The economic Panteion University, the University of Piraeus and the agricultural Harokopio University will be merged into a single university, which will be called "Adamantios Korais" and headquartered in Athens. The technical universities in Athens and Thessaloniki will be merged on the basis of the same principle too.

"A large academic map of universities and colleges has grown in the country in the last 45 years, which have not always met the scientific criteria, the needs of the economy and development. It was a weakness developed by the clientelist country," explained the Minister of Education Konstantinos Avramopoulos.

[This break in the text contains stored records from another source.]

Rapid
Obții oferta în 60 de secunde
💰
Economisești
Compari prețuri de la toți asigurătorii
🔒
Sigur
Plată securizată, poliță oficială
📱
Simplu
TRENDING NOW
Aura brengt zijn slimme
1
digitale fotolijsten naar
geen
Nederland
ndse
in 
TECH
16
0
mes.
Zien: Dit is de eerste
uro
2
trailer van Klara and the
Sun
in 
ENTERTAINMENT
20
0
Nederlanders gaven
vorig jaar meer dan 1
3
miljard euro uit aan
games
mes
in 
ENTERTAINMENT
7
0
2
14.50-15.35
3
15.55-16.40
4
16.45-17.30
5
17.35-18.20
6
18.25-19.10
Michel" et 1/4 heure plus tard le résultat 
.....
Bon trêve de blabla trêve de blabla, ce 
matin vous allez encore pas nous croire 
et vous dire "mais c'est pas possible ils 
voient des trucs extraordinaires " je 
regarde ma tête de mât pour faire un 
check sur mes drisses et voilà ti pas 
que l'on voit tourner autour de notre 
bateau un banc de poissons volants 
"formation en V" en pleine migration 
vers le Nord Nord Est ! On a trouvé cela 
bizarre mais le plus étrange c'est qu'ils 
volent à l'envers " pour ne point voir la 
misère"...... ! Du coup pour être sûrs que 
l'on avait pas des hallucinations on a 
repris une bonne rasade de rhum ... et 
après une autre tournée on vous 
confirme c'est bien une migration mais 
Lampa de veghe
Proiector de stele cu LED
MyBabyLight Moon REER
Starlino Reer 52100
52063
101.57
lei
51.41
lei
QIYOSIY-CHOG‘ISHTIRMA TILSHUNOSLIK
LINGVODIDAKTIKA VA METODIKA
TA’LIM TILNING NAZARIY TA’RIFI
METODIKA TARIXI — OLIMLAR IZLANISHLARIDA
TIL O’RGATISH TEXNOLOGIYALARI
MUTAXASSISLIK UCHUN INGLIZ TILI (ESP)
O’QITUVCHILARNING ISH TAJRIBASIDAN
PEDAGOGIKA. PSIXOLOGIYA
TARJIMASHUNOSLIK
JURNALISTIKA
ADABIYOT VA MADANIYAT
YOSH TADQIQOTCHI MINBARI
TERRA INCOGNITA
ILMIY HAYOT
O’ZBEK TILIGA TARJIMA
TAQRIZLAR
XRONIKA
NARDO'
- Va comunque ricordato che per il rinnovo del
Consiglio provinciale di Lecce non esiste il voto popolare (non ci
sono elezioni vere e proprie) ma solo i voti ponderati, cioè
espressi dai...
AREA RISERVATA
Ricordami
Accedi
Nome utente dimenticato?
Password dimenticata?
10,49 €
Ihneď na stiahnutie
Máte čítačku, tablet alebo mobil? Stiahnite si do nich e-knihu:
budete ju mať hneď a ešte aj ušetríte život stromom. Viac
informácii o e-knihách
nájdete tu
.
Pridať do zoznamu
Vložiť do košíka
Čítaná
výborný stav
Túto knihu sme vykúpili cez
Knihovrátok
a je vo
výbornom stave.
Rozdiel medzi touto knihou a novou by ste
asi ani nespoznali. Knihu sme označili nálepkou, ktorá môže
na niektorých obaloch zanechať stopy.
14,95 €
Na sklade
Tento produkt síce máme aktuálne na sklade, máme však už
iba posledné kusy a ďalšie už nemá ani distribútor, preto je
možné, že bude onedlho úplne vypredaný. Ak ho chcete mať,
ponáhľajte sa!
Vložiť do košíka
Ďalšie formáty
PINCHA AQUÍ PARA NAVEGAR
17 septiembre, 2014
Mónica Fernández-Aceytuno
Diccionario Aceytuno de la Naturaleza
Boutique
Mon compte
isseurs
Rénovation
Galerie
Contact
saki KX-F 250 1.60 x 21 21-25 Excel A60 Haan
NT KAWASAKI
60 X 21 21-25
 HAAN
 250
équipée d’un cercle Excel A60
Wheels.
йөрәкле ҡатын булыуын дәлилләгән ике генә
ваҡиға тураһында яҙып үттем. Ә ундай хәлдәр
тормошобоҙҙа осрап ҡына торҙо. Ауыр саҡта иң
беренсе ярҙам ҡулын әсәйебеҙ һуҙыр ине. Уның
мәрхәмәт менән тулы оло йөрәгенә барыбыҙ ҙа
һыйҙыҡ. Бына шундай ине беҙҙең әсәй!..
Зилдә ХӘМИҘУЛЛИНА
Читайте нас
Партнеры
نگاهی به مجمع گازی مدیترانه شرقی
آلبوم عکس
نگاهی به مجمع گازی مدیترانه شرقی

The areas that will remain without university branches are Ierapetra, Agios Nikolaos, Lefkada, Amaliada, Egeo, Argostoli, Nafpaktos, Crete, Livadia, Moudania, Veria, Naoussa and Edessa. The decision of the Ministry of Education to merge and close the educational centres has caused serious discontent in the academic community. Representatives of the local government organizations of the affected areas have also opposed the reform and stated that they are ready to start active protests in order to stop the closure of higher educational centres in their towns.

Florina’s Mayor Yiannis Voskopoulos called the reform plan a "slap" and said he would fight to the end to prevent the closure of the four branches of the University of Western Macedonia, which is expected to be merged with another university. "The government is working against the appropriateness of the region. It is using practices which we know from the past and which are against the cultural, economic and national interests of the region," Voskopoulos told Ethnos newspaper.

The supporters of the reform plan explain that the opening of a university in smaller provinces of the country in recent decades has been associated with the promises of politicians to their constituencies. University branches bring significant revenue to the municipalities in the country, which explains the large number of universities and colleges there.

According to the head of the University of Ioannina Triadafilos Abanis, the "Athens" plan has positive sides although he finds it incomplete. According to him, many universities will have serious administrative difficulties in the merger of the institutions. The head of the University of Patras George Panayotakis does not agree with the change in the name of the university represented by him to 'University of Patras - Western Greece'. "It took us 50 years to make known the name of the university. I see no reason for renaming it," he said.

The reform in the system of higher education is expected to drive 10-15 thousand students to change the city in which they study. University teachers are also frustrated because the Ministry has not informed them about the coming changes and they worry that the closure and merger of branches will become the cause of dismissals.